If I had to pick a favorite this year, I’d go with this shark. The lower jaw doesn’t have a center, so kids could stand in it to get their picture taken in the jaws.This is the first time I think an entry has been too seaworthy. It would have had a better look if it had rode a little lower in the water. It floated at about wheel level.
Hell on axles was certainly vibrant.
I don’t know anything about these guys, but I really like something about the design. It looked comfortable, something like pedalling around on a reclining couch. Normally, I would be concerned about being able to stop without just rolling around like a hamster in an out of control hamster wheel, but the low center of gravity and two person seating really makes this one seem stable and easy to control.
Race Like an Egyptian had, ahem, quite a prow on it. Didn’t do so hot when it hit water. Not the most streamlined float ever, but an entertaining entry.
Blue Oyster Cult. I’m a bit puzzled, but googly eyes make everything better. Nice barnacles too.

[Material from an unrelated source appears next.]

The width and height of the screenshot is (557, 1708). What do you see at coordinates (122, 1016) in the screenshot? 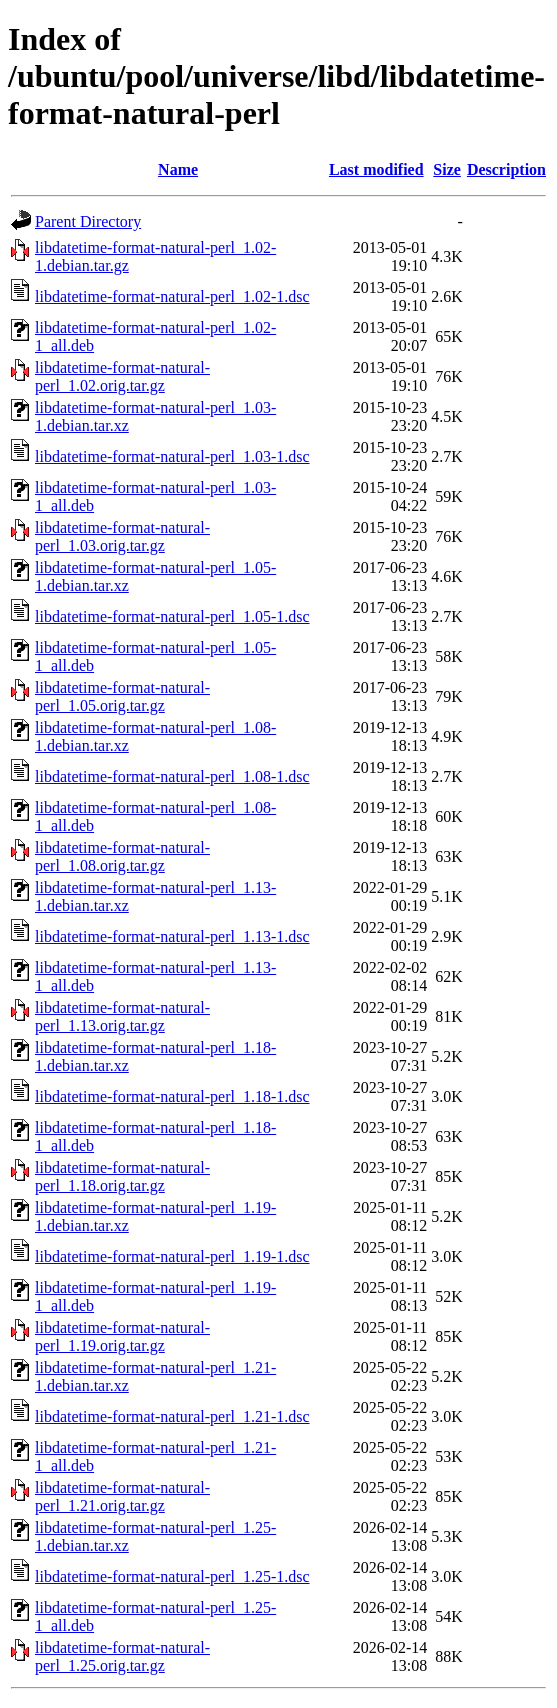 I see `libdatetime-format-natural-perl_1.13.orig.tar.gz` at bounding box center [122, 1016].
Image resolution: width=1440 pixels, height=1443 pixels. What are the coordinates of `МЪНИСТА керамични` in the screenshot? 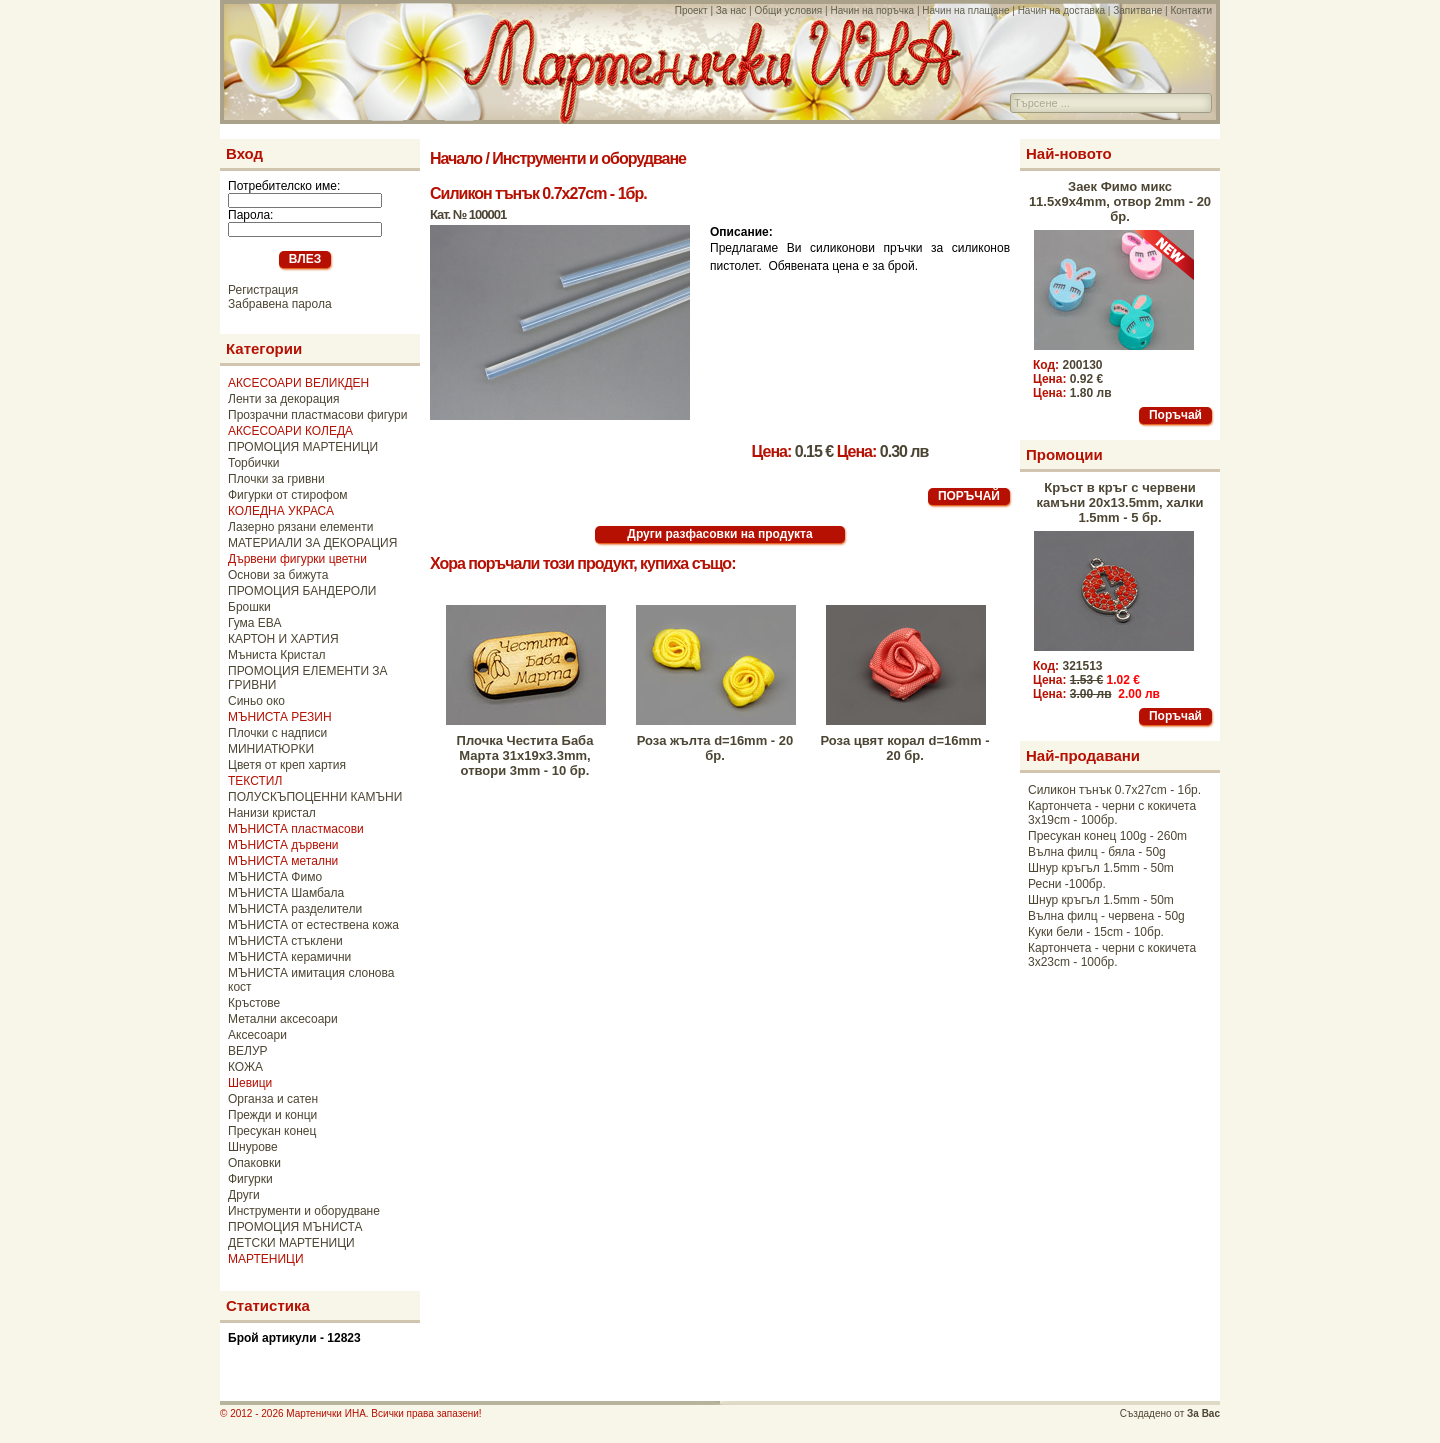 It's located at (289, 957).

Lost Coast Mutnineers. We’ve seen better pirate ships, but this one had the engineering to make it work well.
This thing needed some dry ice or something, but it looked good for how little there was to it. I’d be interested to see one of the big players run with this idea in metal and propane.
I don’t know the story behind this one. I like it, but I wish they had used the screw for water propulsion, or at least had it spinning.
They were calling this one Cloud of Unknowing. I’m going with Crowd of Unknowing. Supposedly the most drivers ever in one entry at a dozen. One of these years, someone is going to refit an old school bus with bicycle propulsion in all the seats and enter it in the race. It does seem like the ones with more people function pretty well, but I’ve been seeing an increase in the number of entries that have a bunch of people pedaling like mad to propel something at a fast walk.
Here’s Duane Flatmo in his Doomed Buggy. Not his usual spectacular entry, but it’s always good to see him in the race. This one was a bit front heavy (I’ve seen the back wheel come off the ground a few times) and flipped over going down Dead Man’s Drop. Duane suffered only minor injuries and was right back in the pilot’s seat.
Thank you to all of the people who worked so hard for our entertainment. I look forward to next year.